S100Z Human

What is S100Z and how is it classified within the S100 protein family?

S100Z is a calcium-binding protein belonging to the S-100 family, also known as S100 calcium-binding protein Z. It contains 99 amino acids in its full-length form and functions as part of the larger S100 protein family . Like other S100 proteins, it possesses calcium-binding motifs including a C-terminal canonical EF-hand with high calcium-binding affinity and an N-terminal pseudo-EF-hand (S100-specific EF-hand) . This structure is characteristic of S100 proteins, which typically form homodimers or heterodimers with other family members. S100Z represents one of the more recently characterized members of this family, with its crystal structure having been solved only in recent years .

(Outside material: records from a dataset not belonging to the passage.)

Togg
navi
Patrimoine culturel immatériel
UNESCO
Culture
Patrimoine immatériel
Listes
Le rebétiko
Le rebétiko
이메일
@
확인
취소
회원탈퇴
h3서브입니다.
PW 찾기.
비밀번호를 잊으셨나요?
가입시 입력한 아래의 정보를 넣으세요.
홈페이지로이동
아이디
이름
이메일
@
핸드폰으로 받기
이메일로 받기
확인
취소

What is the structural characterization of human S100Z?

The X-ray crystal structure of human apo-S100Z (calcium-free form) has been solved and represents an important advancement in understanding this protein . Structurally, it follows the general S100 protein pattern with:

• A calcium-free (apo) structure that differs from calcium-bound forms

• A dimer configuration that is physiologically relevant

• Structural elements including α-helices and calcium-binding loops

• Structural similarity to other S100 family members despite sequence differences

Comparison between the human apo-S100Z structure and the zebrafish calcium-bound S100Z (which is the closest in sequence) reveals important insights about calcium-dependent conformational changes . Unlike some other S100 proteins such as calcium-bound S100A4, human apo-S100Z does not form a superhelical arrangement in crystal structures, suggesting that calcium binding plays a fundamental role in triggering quaternary structure formation in several S100 proteins .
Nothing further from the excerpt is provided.